Les hommes des XVè et XVIè siècles ont vécu une période de profonds changements économiques, culturels et sociaux. Certains, comme Giorgio Vasari (1511-1574), ont eu l'impression d'une Renaissance de la culture et de la civilisation antique après des siècles d'obcurantisme médiéval. Cette impression repose sur la multiplication des découvertes dans tous les domaines et sur un nouvel élan intellectuel qui pousse les hommes à s'émanciper de la tutelle religieuse de l'Eglise et à décrypter la réalité pour mieux la comprendre. L'innovation, l'apparition d'idées et de démarches nouvelles, contribue alors au renouvellement des savoirs.


En quoi l'innovation a-t-elle été un facteur de renouvellement des savoirs durant la Renaissance ?


Pendant des siècles, l'Eglise, seule institution de lettrés, a détenu l'essentiel du savoir dans l'Occident chrétien. A partir du XIIè siècle, l'ouverture sur le monde et la multiplication des expériences ont favorisé les échanges et innovations techniques. La Renaissance bénéficie de cette innovation et voit un complet renouvellement des savoirs.

 

Dans l'Occident chrétien du Moyen Age toute la réalité des êtres et des choses est soumise à la volonté de Dieu, créateur de l'univers. La Bible expliquait toute l'organisation du monde et la présence des êtres vivants. Toutes les disciplines devaient contribuer à l'illustration du dogme religieux. Les savoirs découlaient de l'Ecriture sainte. Ils constituaient un mélange confus de connaissances réelles et imaginaires au service de la religion.
En géographie, les premiers grands théologiens (Saint-Augustin, Isidore de Séville et Cosmas d'Alexandrie) proclamèrent bien haut que la Terre était plate. Ils voulaient ainsi écarter une conception d'origine païenne sur la sphéricité de la Terre qui fut décrite par de nombreux savants antiques (Ptolémée, Erathostène, ..).
Selon la version de l'Eglise, les terres émergées ne constituaient qu'un seul bloc situé dans l'hémisphère nord. Ceci avait l'avantage d'éliminer l'éventualité d'habitants dans des terres australes qui n'auraient pu descendre d'Adam et Eve, car coupés de l'hémisphère nord par les territoires torrides de l'équateur. La représentation habituelle et souvent simplifiée à l'extrême de ce bloc émergent était la "carte TO" élaborée au VIè siècle par Isidore de Séville.
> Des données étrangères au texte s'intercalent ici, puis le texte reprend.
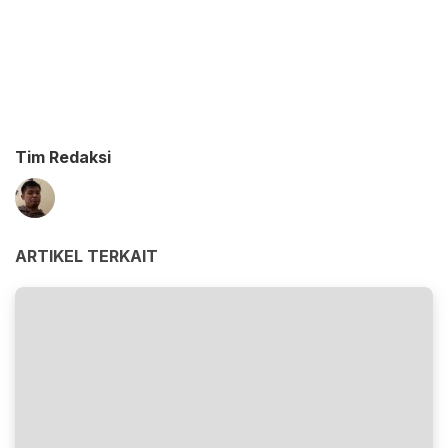
Tim Redaksi
ARTIKEL TERKAIT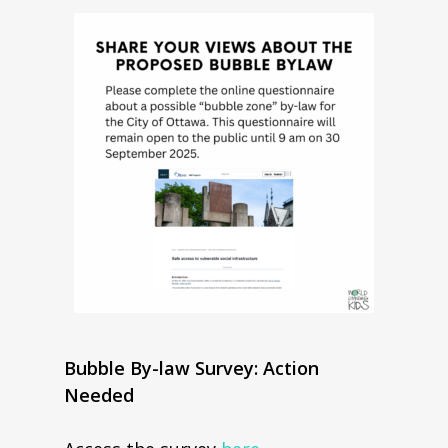
Bubble By-law Survey: Action
Needed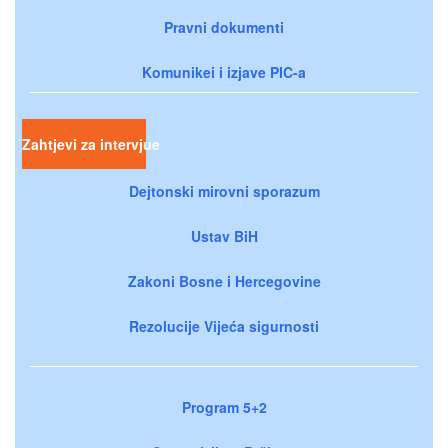
Pravni dokumenti
Komunikei i izjave PIC-a
Zahtjevi za intervjue
Dejtonski mirovni sporazum
Ustav BiH
Zakoni Bosne i Hercegovine
Rezolucije Vijeća sigurnosti
Program 5+2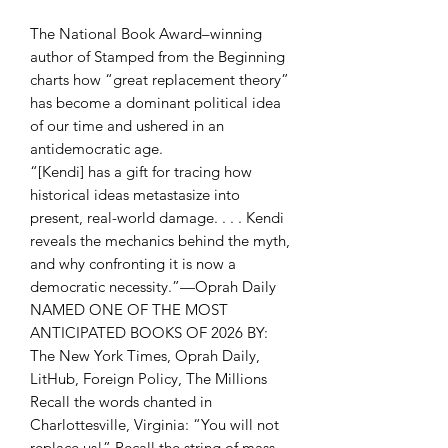
The National Book Award–winning
author of Stamped from the Beginning
charts how “great replacement theory”
has become a dominant political idea
of our time and ushered in an
antidemocratic age.
“[Kendi] has a gift for tracing how
historical ideas metastasize into
present, real-world damage. . . . Kendi
reveals the mechanics behind the myth,
and why confronting it is now a
democratic necessity.”—Oprah Daily
NAMED ONE OF THE MOST
ANTICIPATED BOOKS OF 2026 BY:
The New York Times, Oprah Daily,
LitHub, Foreign Policy, The Millions
Recall the words chanted in
Charlottesville, Virginia: “You will not
replace us!” Recall the string of mass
A l'occasion des croisades, ce savoir est confronté à celui des civilisations musulmanes et byzantines. Des idées nouvelles circulent et des innovations apparaissent.
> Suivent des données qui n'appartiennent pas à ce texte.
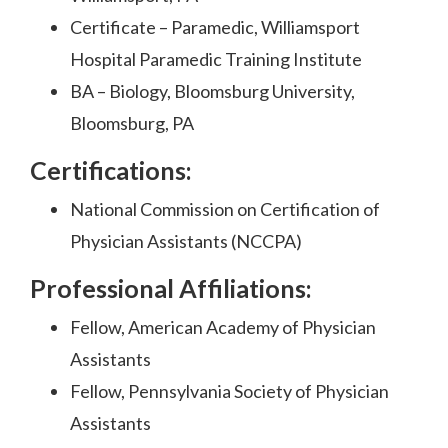
Certificate – Paramedic, Williamsport
Hospital Paramedic Training Institute
BA – Biology, Bloomsburg University,
Bloomsburg, PA
Certifications:
National Commission on Certification of
Physician Assistants (NCCPA)
Professional Affiliations:
Fellow, American Academy of Physician
Assistants
Fellow, Pennsylvania Society of Physician
Assistants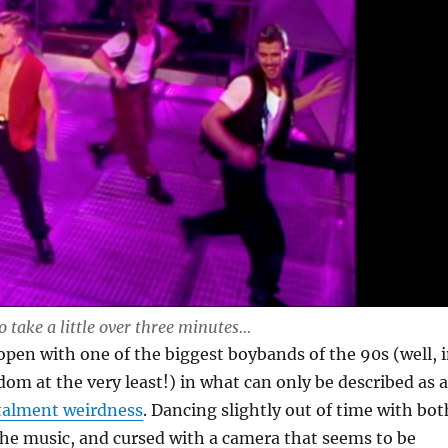
to take a little over three minutes…
pen with one of the biggest boybands of the 90s (well, 
om at the very least!) in what can only be described as a
stalment weirdness
. Dancing slightly out of time with bot
he music, and cursed with a camera that seems to be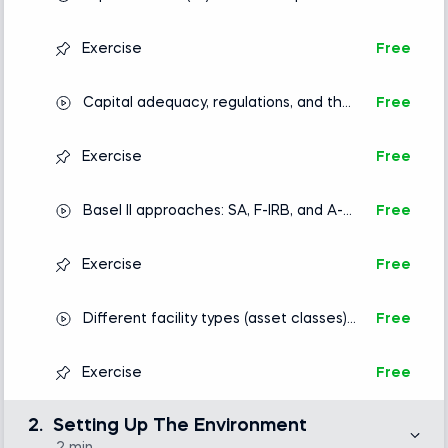
PD, LGD and EAD
Exercise
Free
Capital adequacy, regulations, and the
Free
Basel II accord
Exercise
Free
Basel II approaches: SA, F-IRB, and A-
Free
IRB
Exercise
Free
Different facility types (asset classes)
Free
and credit risk modeling approaches
Exercise
Free
2.
Setting Up The Environment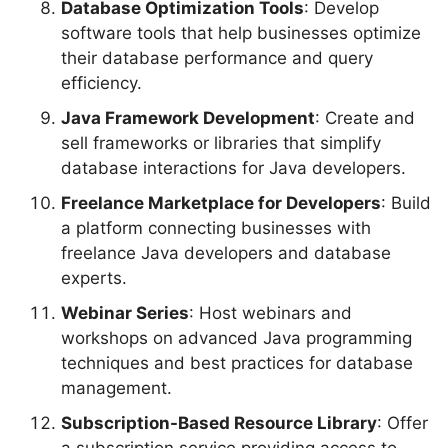
Database Optimization Tools
: Develop
software tools that help businesses optimize
their database performance and query
efficiency.
Java Framework Development
: Create and
sell frameworks or libraries that simplify
database interactions for Java developers.
Freelance Marketplace for Developers
: Build
a platform connecting businesses with
freelance Java developers and database
experts.
Webinar Series
: Host webinars and
workshops on advanced Java programming
techniques and best practices for database
management.
Subscription-Based Resource Library
: Offer
a subscription service providing access to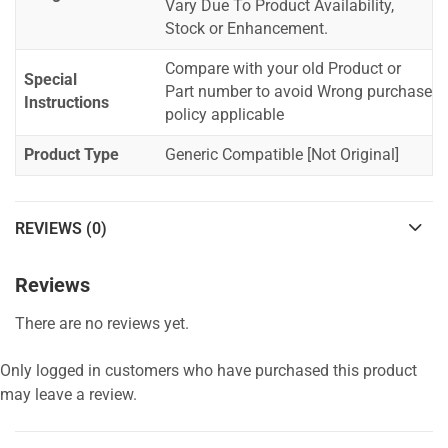
Vary Due To Product Availability,
Stock or Enhancement.
Compare with your old Product or
Special
Part number to avoid Wrong purchase
Instructions
policy applicable
Product Type
Generic Compatible [Not Original]
REVIEWS (0)
Reviews
There are no reviews yet.
Only logged in customers who have purchased this product
may leave a review.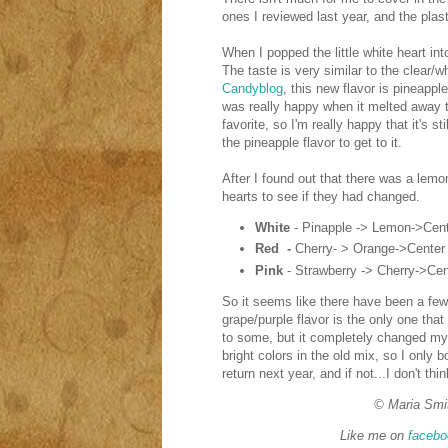
ones I reviewed last year, and the plast
When I popped the little white heart into
The taste is very similar to the clear
Candyblog
, this new flavor is pineappl
was really happy when it melted away 
favorite, so I'm really happy that it's st
the pineapple flavor to get to it.
After I found out that there was a lemon
hearts to see if they had changed.
White
- Pinapple -> Lemon->Cent
Red -
Cherry- > Orange->Center
Pink
- Strawberry -> Cherry->Cen
So it seems like there have been a few
grape/purple flavor is the only one th
to some, but it completely changed my 
bright colors in the old mix, so I only 
return next year, and if not...I don't th
© Maria Smi
Like me on
facebo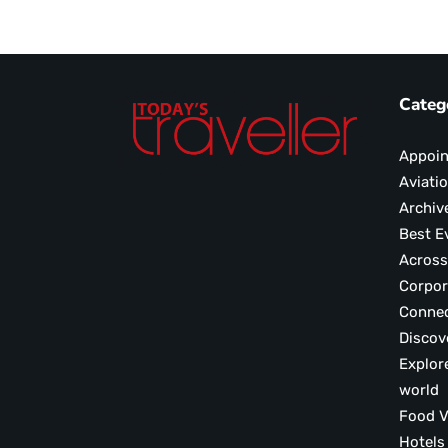
Categ
Appoi
Aviati
Archiv
Best E
Across
Corpor
Conne
Discov
Explor
world
F
Hotels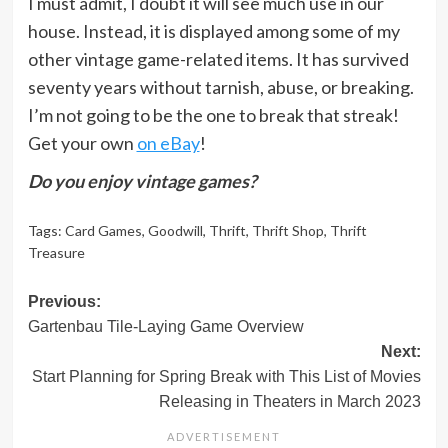
I must admit, I doubt it will see much use in our
house. Instead, it is displayed among some of my
other vintage game-related items. It has survived
seventy years without tarnish, abuse, or breaking.
I’m not going to be the one to break that streak!
Get your own
on eBay
!
Do you enjoy vintage games?
Tags:
Card Games
,
Goodwill
,
Thrift
,
Thrift Shop
,
Thrift
Treasure
Post
Previous:
Gartenbau Tile-Laying Game Overview
navigation
Next:
Start Planning for Spring Break with This List of Movies
Releasing in Theaters in March 2023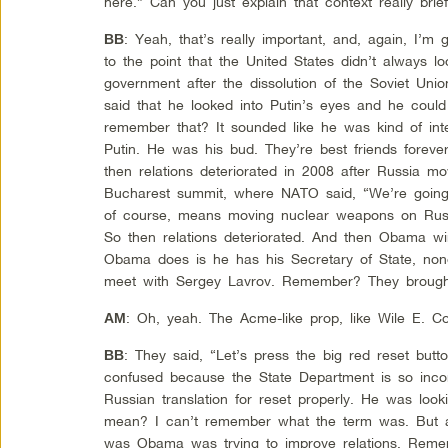
here.” Can you just explain that context really bri
: Yeah, that’s really important, and, again, I
BB
to the point that the United States didn’t always l
government after the dissolution of the Soviet U
said that he looked into Putin’s eyes and he could
remember that? It sounded like he was kind of inter
Putin. He was his bud. They’re best friends foreve
then relations deteriorated in 2008 after Russia mo
Bucharest summit, where NATO said, “We’re going
of course, means moving nuclear weapons on Russia
So then relations deteriorated. And then Obama win
Obama does is he has his Secretary of State, none
meet with Sergey Lavrov. Remember? They brought 
: Oh, yeah. The Acme-like prop, like Wile E. Co
AM
: They said, “Let’s press the big red reset but
BB
confused because the State Department is so incom
Russian translation for reset properly. He was look
mean? I can’t remember what the term was. But an
was Obama was trying to improve relations. Re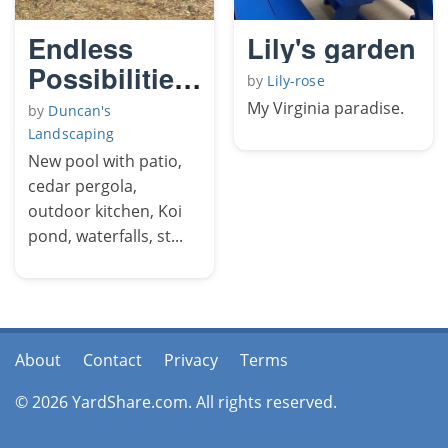
Endless
Lily's garden
Possibilities
by
Lily-rose
The
My Virginia paradise.
by
Duncan's
Yellowjacket
Landscaping
2
New pool with patio,
cedar pergola,
outdoor kitchen, Koi
pond, waterfalls, st...
About
Contact
Privacy
Terms
© 2026 YardShare.com. All rights reserved.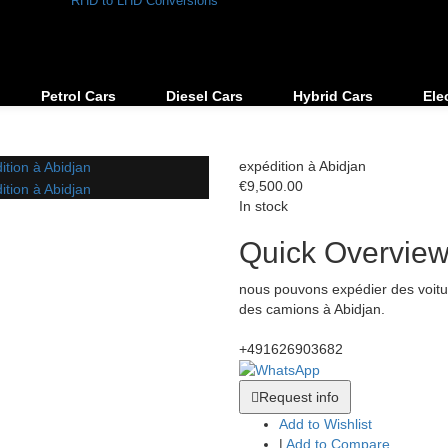
RHD to LHD Conversions
Petrol Cars
Diesel Cars
Hybrid Cars
Ele
expédition à Abidjan
€9,500.00
In stock
Quick Overvie
nous pouvons expédier des voitu
des camions à Abidjan.
+491626903682
Request info
Add to Wishlist
|
Add to Compare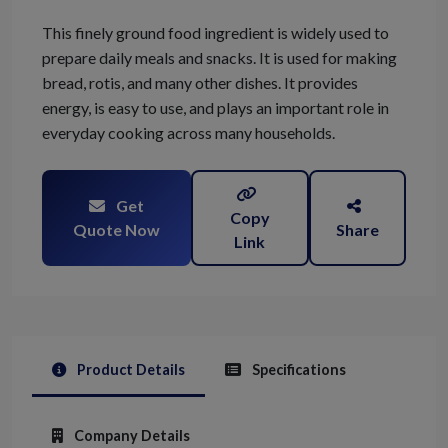
This finely ground food ingredient is widely used to
prepare daily meals and snacks. It is used for making
bread, rotis, and many other dishes. It provides
energy, is easy to use, and plays an important role in
everyday cooking across many households.
Get
Copy
Quote Now
Share
Link
Product Details
Specifications
Company Details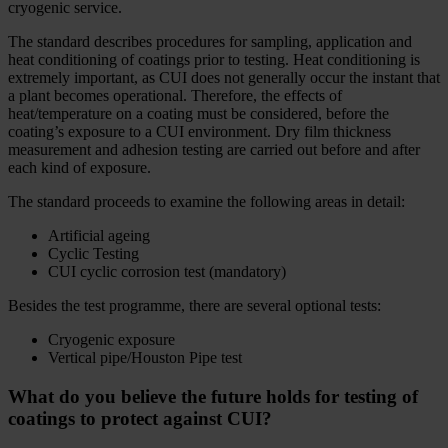
cryogenic service.
The standard describes procedures for sampling, application and
heat conditioning of coatings prior to testing. Heat conditioning is
extremely important, as CUI does not generally occur the instant that
a plant becomes operational. Therefore, the effects of
heat/temperature on a coating must be considered, before the
coating’s exposure to a CUI environment. Dry film thickness
measurement and adhesion testing are carried out before and after
each kind of exposure.
The standard proceeds to examine the following areas in detail:
Artificial ageing
Cyclic Testing
CUI cyclic corrosion test (mandatory)
Besides the test programme, there are several optional tests:
Cryogenic exposure
Vertical pipe/Houston Pipe test
What do you believe the future holds for testing of
coatings to protect against CUI?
Ces innovations affectent tous les domaines de la vie des hommes et changent leur vision du monde et des hommes.
L'expérience du monde est acquise à la faveur des nombreux voyages qu'entreprennent les hommes. Dès le XIII ème siècle, des marchands italiens étaient allés jusqu'en Extrême Orient (Marco Polo). Ces voyages de découverte bénéficient des progrès techniques dans la navigation. La fabrication des caravelles, navires plus maniables grâce au gouvernail d'étambot, ou l'utilisation d'instruments de mesures plus précis comme l'astrolabe facilitent la navigation en haute mer.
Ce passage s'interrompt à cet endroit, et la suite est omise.